- Film poster
- Directed by: John Farrow
- Screenplay by: Thames Williamson Casey Robinson
- Story by: Thames Williamson
- Produced by: Howard Welsch
- Starring: Jean Simmons Rory Calhoun Stephen McNally Brian Aherne
- Cinematography: Franz Planer
- Edited by: Otto Ludwig
- Music by: Dimitri Tiomkin
- Color process: Technicolor
- Production company: Columbia Pictures
- Distributed by: Columbia Pictures
- Release date: September 4, 1954;
- Running time: 90 minutes 82 minutes (Sony Pictures Television Print)
- Country: United States
- Language: English

= A Bullet Is Waiting =

1954 film by John Farrow

A Bullet Is Waiting is a 1954 American film noir crime Western film directed by John Farrow and starring Jean Simmons, Rory Calhoun, Stephen McNally and Brian Aherne.

==Plot==

A small plane carrying Frank Munson and handcuffed prisoner Ed Stone crashes in the California wilderness. Ed unlocks the cuffs and flees, encountering a woman named Cally who is minding sheep. Frank follows and identifies himself as a Utah lawman who, after tracking Ed for nearly two years, finally caught him. Cally is hesitant to trust either man. She is an educated woman whose father, a former Oxford University professor, lives with her but is currently away.

As a torrential rain falls, Ed attempts to escape, but the passage is flooded. Cally tries to warn him but pulls a knife when Ed tries to rape her. At the cabin, Frank has no weapon and searches for a rifle that Cally has hidden. Ed returns and, while trapped there during the storm, explains to Cally that he shot Frank's brother in self-defense. In response, Frank had himself deputized but intends to kill him rather than bring him to justice.

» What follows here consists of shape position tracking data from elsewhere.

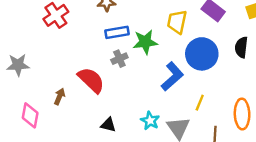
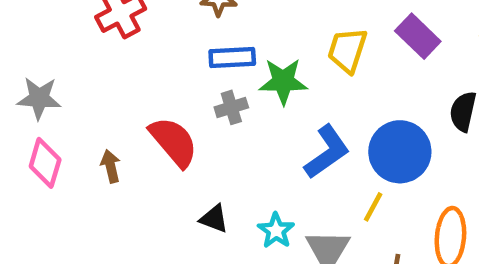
blue circle: (202, 54) -> (400, 152), moved
brown arrow: (59, 96) -> (111, 166), turned -42
pink diamond: (30, 115) -> (45, 163), moved
black triangle: (108, 125) -> (214, 219), moved

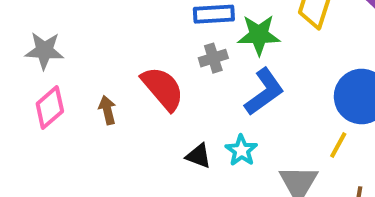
blue L-shape: (327, 152) -> (264, 92), moved
pink diamond: (45, 163) -> (50, 107), turned 33
cyan star: (276, 231) -> (241, 150), moved

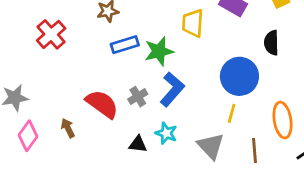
gray cross: (213, 58) -> (138, 97), moved

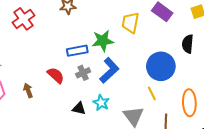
blue rectangle: (125, 45) -> (77, 51), moved
red semicircle: (102, 104) -> (56, 75), size x0.7
yellow line: (232, 113) -> (152, 93), turned -48

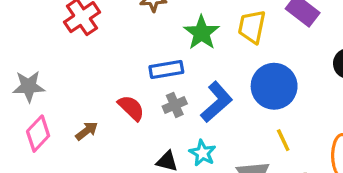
green star: (103, 41) -> (201, 33), moved, turned -30
blue circle: (161, 66) -> (274, 86), moved
brown arrow: (28, 90) -> (87, 131), turned 72

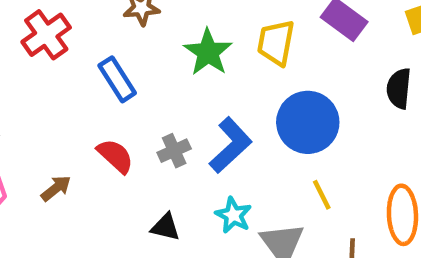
blue rectangle: (166, 69) -> (117, 79), moved, turned 68
cyan star: (202, 153) -> (233, 215), moved

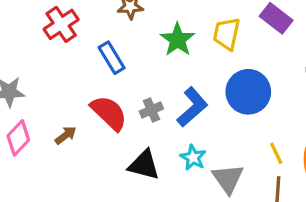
red semicircle: (115, 156) -> (109, 113), size x1.4
yellow line: (322, 195) -> (276, 153), moved
black triangle: (165, 227) -> (144, 165), size x1.5

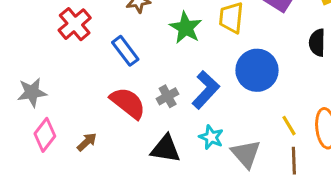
brown arrow: (66, 135) -> (87, 142), moved

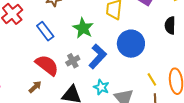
green star: (186, 28) -> (83, 28), moved
brown arrow: (87, 142) -> (35, 87), moved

Cally's father returns and is startled to find two men there. He hears their stories and, aware that his daughter is falling in love with Ed, offers him a chance to surrender to the authorities. With a gun in his hand and a single bullet in the chamber, Ed proves his intent by refusing to shoot Frank when he has the chance. He resolves to surrender himself to the police.

==Cast==
- Jean Simmons as Cally Canham
- Rory Calhoun as Ed Stone
- Stephen McNally as Frank Munson
- Brian Aherne as David Canham

==Production==
Producer Howard Welsch had assumed Jean Simmons's contract from RKO and transferred it to 20th Century-Fox after making the film.

Filming began on December 3, 1953.

In April 1954, Welsch signed a deal with Columbia to distribute the film.

== Reception ==
In a contemporary review for The New York Times, critic A. H. Weiler called A Bullet Is Waiting a "strangely verbose vehicle carrying more than a fair load of primary philosophy and a minimum of realistic drama and character delineation."